Package com.imsl.math

Class BsLeastSquares

java.lang.Object
com.imsl.math.BSpline
com.imsl.math.BsLeastSquares
All Implemented Interfaces:
Serializable, Cloneable

public class BsLeastSquares extends BSpline
Extension of the BSpline class to compute a least squares spline approximation to data points.

Let's make the identifications

n = xData.length

x = xData

f = yData

m = nCoef

k = order

For convenience, we assume that the sequence x is increasing, although the class does not require this.

By default, k = 4, and the knot sequence we select equally distributes the knots through the distinct \({x_i}'s\). In particular, the m + k knots will be generated in \([x_1, x_n]\) with k knots stacked at each of the extreme values.
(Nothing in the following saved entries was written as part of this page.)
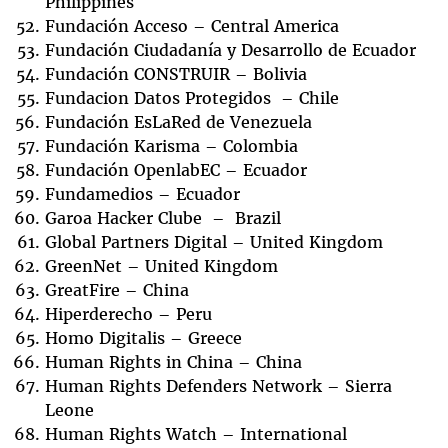
Philippines
Fundación Acceso – Central America
Fundación Ciudadanía y Desarrollo de Ecuador
Fundación CONSTRUIR – Bolivia
Fundacion Datos Protegidos – Chile
Fundación EsLaRed de Venezuela
Fundación Karisma – Colombia
Fundación OpenlabEC – Ecuador
Fundamedios – Ecuador
Garoa Hacker Clube – Brazil
Global Partners Digital – United Kingdom
GreenNet – United Kingdom
GreatFire – China
Hiperderecho – Peru
Homo Digitalis – Greece
Human Rights in China – China
Human Rights Defenders Network – Sierra
Leone
Human Rights Watch – International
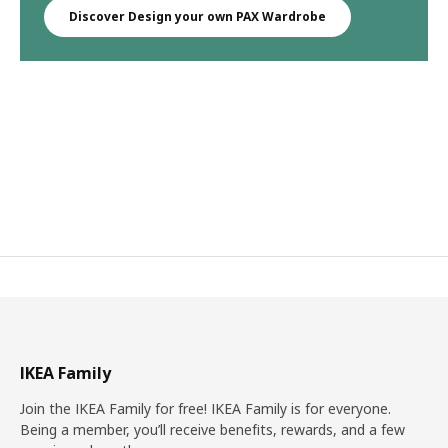
Discover Design your own PAX Wardrobe
IKEA Family
Join the IKEA Family for free! IKEA Family is for everyone.
Being a member, you’ll receive benefits, rewards, and a few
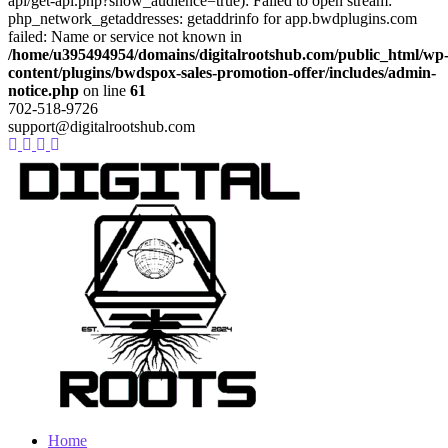
api/get-api.php?show_audience=true): Failed to open stream:
php_network_getaddresses: getaddrinfo for app.bwdplugins.com
failed: Name or service not known in
/home/u395494954/domains/digitalrootshub.com/public_html/wp
content/plugins/bwdspox-sales-promotion-offer/includes/admin-
notice.php
on line
61
702-518-9726
support@digitalrootshub.com
Home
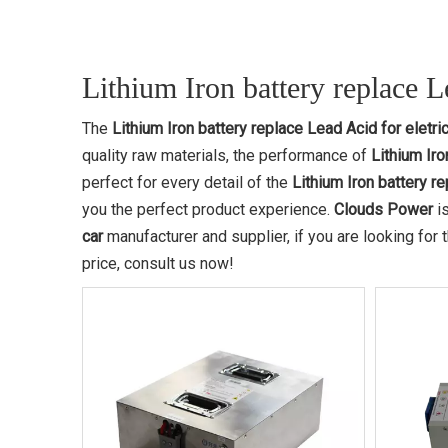
Lithium Iron battery replace Le
The
Lithium Iron battery replace Lead Acid for eletric
quality raw materials, the performance of
Lithium Iro
perfect for every detail of the
Lithium Iron battery re
you the perfect product experience.
Clouds Power
is
car
manufacturer and supplier, if you are looking for
price, consult us now!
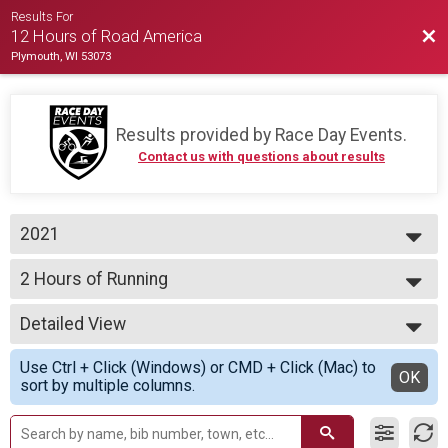
Results For
Bac
12 Hours of Road America
Plymouth, WI 53073
Results provided by
Race Day Events
.
Contact us with questions about results
2021
2021
2 Hours of Running
2020
2 Hours of Running
--- Select Results ---
Detailed View
12 Hours - Cycling Team
12 Hours of Cycling
Simple View
Use Ctrl + Click (Windows) or CMD + Click (Mac) to
12 Hours - Cycling Assisted
Detailed View
OK
sort by multiple columns.
12 Hours of Cycling
12 Hours - Cycling Individual
12 Hours of Cycling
The interior knots will be equally spaced in the interval.

Once knots \({\bf t}\) and weights w are determined, then the spline least-squares fit to the data is computed by minimizing over the linear coefficients \(a_j\)

$$\sum_{i=0}^{n-1} {w_i\biggl[f_i-\sum_{j=1}^{m}{a_jB_j(x_i)}\biggr]^2}$$

where the \(B_j, j = 1, ..., m\) are a (B-spline) basis for the spline subspace.

This algorithm is based on the routine L2APPR by deBoor (1978, p. 255).

See Also:
  • Field Details

    • nCoef

      protected int nCoef
      Number of B-spline coefficients.
    • weight

      protected double[] weight
      The weight array of length n, where n is the number of data points fit.
  • Constructor Details

    • BsLeastSquares

      public BsLeastSquares(double[] xData, double[] yData, int nCoef)
      Constructs a least squares B-spline approximation to the given data points.
      Parameters:
      xData - A double array containing the x-coordinates of the data.
      yData - A double array containing the y-coordinates of the data. The arrays xData and yData must have the same length.
      nCoef - An int denoting the linear dimension of the spline subspace. It should be smaller than the number of data points and greater than or equal to the order of the spline (whose default value is 4).
    • BsLeastSquares

      public BsLeastSquares(double[] xData, double[] yData, int nCoef, int order)
      Constructs a least squares B-spline approximation to the given data points.
      Parameters:
      xData - A double array containing the x-coordinates of the data.
      yData - A double array containing the y-coordinates of the data. The arrays xData and yData must have the same length.
      nCoef - An int denoting the linear dimension of the spline subspace. It should be smaller than the number of data points and greater than or equal to the order of the spline.
      order - An int denoting the order of the spline.
    • BsLeastSquares

      public BsLeastSquares(double[] xData, double[] yData, int nCoef, int order, double[] weight, double[] knot)
      Constructs a least squares B-spline approximation to the given data points.
      Parameters:
      xData - A double array containing the x-coordinates of the data.
      yData - A double array containing the y-coordinates of the data. The arrays xData and yData must have the same length.
      nCoef - An int denoting the linear dimension of the spline subspace. It should be smaller than the number of data points and greater than or equal to the order of the spline.
      order - An int denoting the order of the spline.
      weight - A double array containing the weights for the data. The arrays xData, yData and weights must have the same length.
      knot - A double array containing the knot sequence for the spline.